- [What you need to do]
From top to bottom, write out the listing exactly and skip every picture.

- [Dataset content]
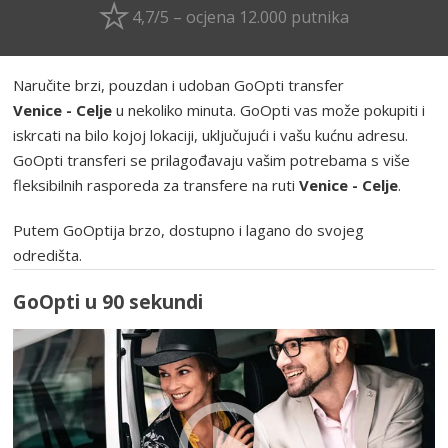
4,7/5 – ocjena 12.000 putnika
Naručite brzi, pouzdan i udoban GoOpti transfer
Venice - Celje
u nekoliko minuta. GoOpti vas može pokupiti i
iskrcati na bilo kojoj lokaciji, uključujući i vašu kućnu adresu.
GoOpti transferi se prilagođavaju vašim potrebama s više
fleksibilnih rasporeda za transfere na ruti
Venice - Celje
.
Putem GoOptija brzo, dostupno i lagano do svojeg
odredišta.
GoOpti u 90 sekundi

- [Task answer]
4,7/5 – ocjena 12.000 putnika
Naručite brzi, pouzdan i udoban GoOpti transfer
Venice - Celje
u nekoliko minuta. GoOpti vas može pokupiti i
iskrcati na bilo kojoj lokaciji, uključujući i vašu kućnu adresu.
GoOpti transferi se prilagođavaju vašim potrebama s više
fleksibilnih rasporeda za transfere na ruti
Venice - Celje
.
Putem GoOptija brzo, dostupno i lagano do svojeg
odredišta.
GoOpti u 90 sekundi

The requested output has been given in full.